CAA 2026 codifies disclosure and oversight requirements that intersect directly with several provisions, particularly audit rights (P5), data ownership (P4), rebate transparency (P3), and administrative fee transparency (P10). A contract that scores well on these provisions is a contract that supports CAA 2026 compliance work.

The framework is developed and maintained by Nautilus Health Institute, an independent 501(c)(3) nonprofit, in collaboration with partners who share the goal of advancing fiduciary-aligned PBM contract standards.

In collaboration with Health Rosetta · National Alliance of Healthcare Purchaser Coalitions

06 · Out of scope

What Contract X-Ray does not evaluate.

A contract score is not a verdict on the PBM. The framework answers one question well. It does not answer others.

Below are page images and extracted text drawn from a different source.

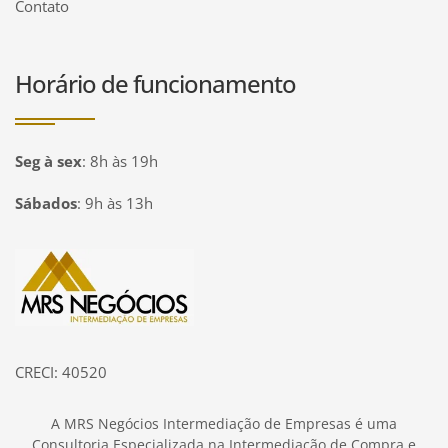
Contato
Horário de funcionamento
Seg à sex
:
8h às 19h
Sábados
:
9h às 13h
Página inicial
CRECI: 40520
A MRS Negócios Intermediação de Empresas é uma
Consultoria Especializada na Intermediação de Compra e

  • Service quality and operational performance. Customer support, claims processing speed, member experience, clinical program outcomes, and network breadth are real and important. They live outside this framework.
  • Marketing claims and verbal commitments. RFP responses, sales presentations, account-team assurances, and the value proposition in a PBM’s pitch deck are not part of the analysis. Only the executed contract is.
  • Whether the PBM is the right partner. A high score means the contract supports the plan sponsor’s fiduciary obligations. A low score means it does not. Whether to remain with the PBM, renegotiate, or transition is a decision for the plan sponsor, advised by counsel.